I don't read books about writing to learn how to write; I already like how I write and I don't want to write how others tell me to, I want to write how the page and the characters tell me to. I read books about writing for the same reasons those who play sports read books about that sport: I like it enough that I want to get more of it even when I'm not doing it.
I especially don't want to write using tools and tricks and grids and diagrams. That's why when I flipped through the pages of this book and saw them, I picked it up. It's nothing like my mind would work, so I wanted to step inside the brain of someone who has one that does. It was a pleasant surprise to see that it was worth the trip.
Ray employs a useful device at the end of each chapter where he has a writer struggling with an unpublishable novel work with a friend/mentor on topics that are covered throughout the book. It's a nice illustration device, but unfortunately for me, I liked the original ideas a lot more than what the final product turned into. The original material was fresh and interesting, but by the end it was rewritten into another forgettable, mass market, easily sellable novel with a path to a screenplay. No flaws, but nothing worth remembering, either.
If just getting something published is what you're looking for, this book will probably help you. Rewriting isn't easy, and if you follow Ray's advice, you may well clean something up enough to see that dream come true. That's why I give it four stars even though it's not my kind of book: it does what it sets out to do and does it admirably.
For me, however, what it does successfully is not my cup of tea. The original material (Ray lampoons it as a hideous mess and spends the rest of the book reworking into something boring) reminds me a bit of Arizona Dream, one of my favorite movies.
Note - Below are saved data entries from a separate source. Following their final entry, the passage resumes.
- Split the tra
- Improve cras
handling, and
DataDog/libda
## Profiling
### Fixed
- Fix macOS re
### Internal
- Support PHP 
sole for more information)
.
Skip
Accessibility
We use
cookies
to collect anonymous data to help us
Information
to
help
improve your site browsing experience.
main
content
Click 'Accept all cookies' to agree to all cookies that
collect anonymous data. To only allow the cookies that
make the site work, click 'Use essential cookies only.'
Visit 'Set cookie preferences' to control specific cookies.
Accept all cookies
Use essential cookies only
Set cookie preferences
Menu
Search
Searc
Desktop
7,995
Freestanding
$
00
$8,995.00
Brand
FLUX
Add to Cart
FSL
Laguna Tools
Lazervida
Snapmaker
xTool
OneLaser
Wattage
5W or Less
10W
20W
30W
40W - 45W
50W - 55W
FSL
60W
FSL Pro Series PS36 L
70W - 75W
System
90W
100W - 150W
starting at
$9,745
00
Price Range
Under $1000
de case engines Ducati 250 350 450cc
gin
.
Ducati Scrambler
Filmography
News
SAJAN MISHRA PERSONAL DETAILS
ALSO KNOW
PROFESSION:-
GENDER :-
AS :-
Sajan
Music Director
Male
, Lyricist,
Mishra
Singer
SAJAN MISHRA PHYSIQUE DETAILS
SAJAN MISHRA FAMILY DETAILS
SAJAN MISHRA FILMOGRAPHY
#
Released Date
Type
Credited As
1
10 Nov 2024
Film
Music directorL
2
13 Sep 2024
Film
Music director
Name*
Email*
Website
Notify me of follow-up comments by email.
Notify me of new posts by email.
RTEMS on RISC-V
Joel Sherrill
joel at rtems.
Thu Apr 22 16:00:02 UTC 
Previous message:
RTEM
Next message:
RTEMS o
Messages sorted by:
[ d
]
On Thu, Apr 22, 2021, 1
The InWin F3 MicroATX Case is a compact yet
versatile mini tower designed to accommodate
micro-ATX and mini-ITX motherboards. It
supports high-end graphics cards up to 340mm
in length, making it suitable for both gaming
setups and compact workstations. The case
It was unique and imaginative and piquant and I still think of that movie from time to time. And, because it was unique and imaginative, its box office was barely in the six figures--it's one of the best movies no one ever saw. Ray's process would have rewritten that script into something that's so perfectly like everything else out there that Netflix would have picked it up in a heartbeat for multiples of what Arizona Dream made. If that's what you want to do, this book is for you.
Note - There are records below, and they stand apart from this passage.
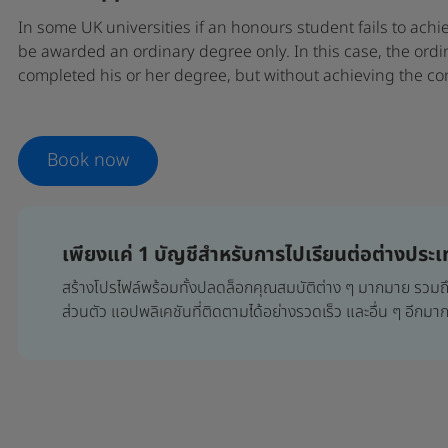
In some UK universities if an honours student fails to achi
be awarded an ordinary degree only. In this case, the ordi
completed his or her degree, but without achieving the co
Book now
เพียงแค่ 1 บัญชีสำหรับการไปเรียนต่อต่างประ
สร้างโปรไฟล์พร้อมทั้งปลดล็อกคุณสมบัติต่าง ๆ มากมาย รว
ส่วนตัว แอปพลิเคชันที่ติดตามได้อย่างรวดเร็ว และอื่น ๆ อีกม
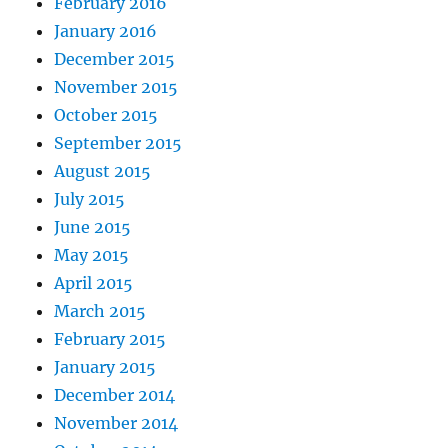
February 2016
January 2016
December 2015
November 2015
October 2015
September 2015
August 2015
July 2015
June 2015
May 2015
April 2015
March 2015
February 2015
January 2015
December 2014
November 2014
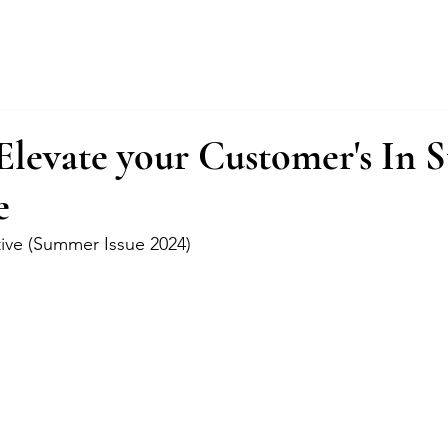
About
Services
Fractional Buyer
Elevate your Customer's In S
e
tive (Summer Issue 2024)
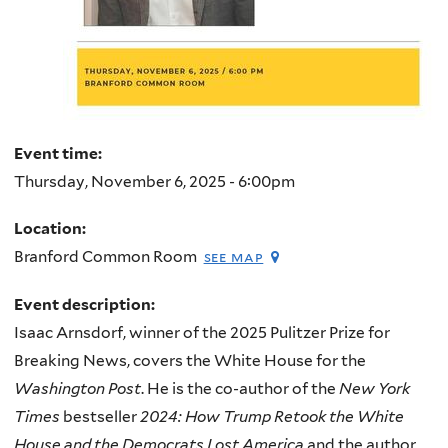
Event time:
Thursday, November 6, 2025 - 6:00pm
Location:
Branford Common Room
see map
Event description:
Isaac Arnsdorf, winner of the 2025 Pulitzer Prize for
Breaking News, covers the White House for the
Washington Post
. He is the co-author of the
New York
Times
bestseller
2024: How Trump Retook the White
House and the Democrats Lost America
and the author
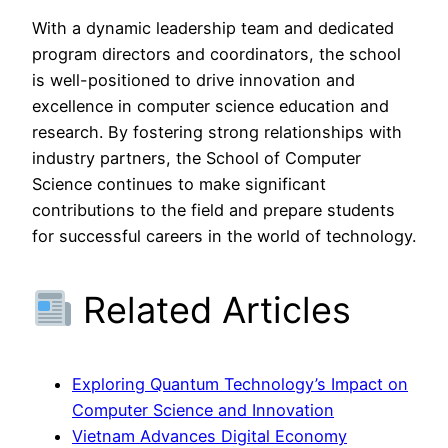
With a dynamic leadership team and dedicated
program directors and coordinators, the school
is well-positioned to drive innovation and
excellence in computer science education and
research. By fostering strong relationships with
industry partners, the School of Computer
Science continues to make significant
contributions to the field and prepare students
for successful careers in the world of technology.
Related Articles
Exploring Quantum Technology’s Impact on
Computer Science and Innovation
Vietnam Advances Digital Economy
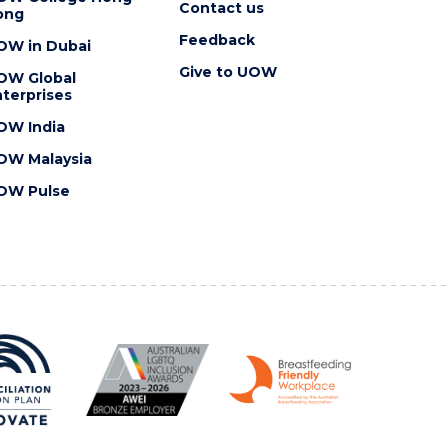
Contact us
ong
Feedback
OW in Dubai
Give to UOW
OW Global
terprises
OW India
OW Malaysia
OW Pulse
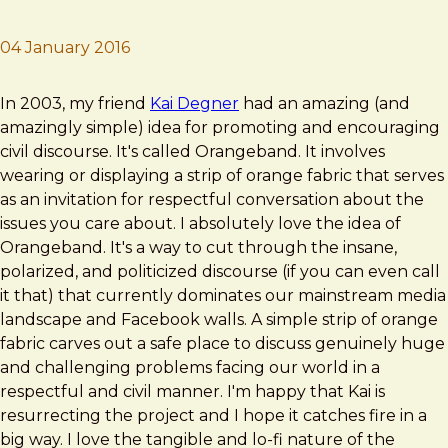
04 January 2016
Brad Frost
Orangeband
In 2003, my friend
Kai Degner
had an amazing (and
amazingly simple) idea for promoting and encouraging
civil discourse. It's called Orangeband. It involves
wearing or displaying a strip of orange fabric that serves
as an invitation for respectful conversation about the
issues you care about. I absolutely love the idea of
Orangeband. It's a way to cut through the insane,
polarized, and politicized discourse (if you can even call
it that) that currently dominates our mainstream media
landscape and Facebook walls. A simple strip of orange
fabric carves out a safe place to discuss genuinely huge
and challenging problems facing our world in a
respectful and civil manner. I'm happy that Kai is
resurrecting the project and I hope it catches fire in a
big way. I love the tangible and lo-fi nature of the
The Weekend Novelist Rewrites the Novel: A Step-by-Step Guide to Perfecting Your Work is an interesting guide to editing your novel. I'll confess up front that I've not read the first book about drafting my novel, so coming in, some of the concepts were alien to me, but there is a good appendix to explain everything and strong examples throughout.
Like all of these kinds of books, your mileage may vary, and you need to take the pieces that work with your process and leave those that don't. No two writers' processes are identical. If you treat it like options to try out, you'll definitely get something useful out of it, even if it is just how not to do things.
I would not have been able to get my manuscript rewritten without this book! Great tools and step by step processes helped me take my book and make it have substance!
A lot of books about revision focus on later, small-grain stages of the process. This is the stuff you need to think about before that point. Ray has figured out how say something helpful about large-scale issues like structure without having read your particular novel.